* _Exercise brief_
Return the data exactly, with all pictures removed.
*** Records ***
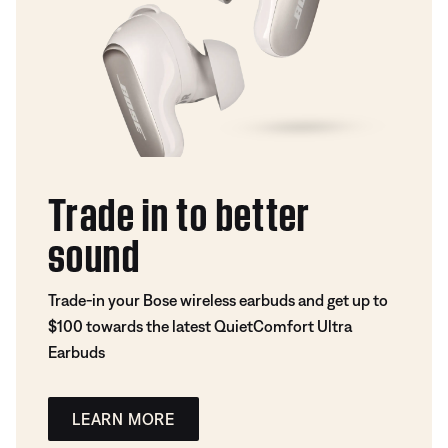
Trade in to better
sound
Trade-in your Bose wireless earbuds and get up to
$100 towards the latest QuietComfort Ultra
Earbuds
LEARN MORE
*** End of Records ***
* _Task response_
Trade in to better
sound
Trade-in your Bose wireless earbuds and get up to
$100 towards the latest QuietComfort Ultra
Earbuds
LEARN MORE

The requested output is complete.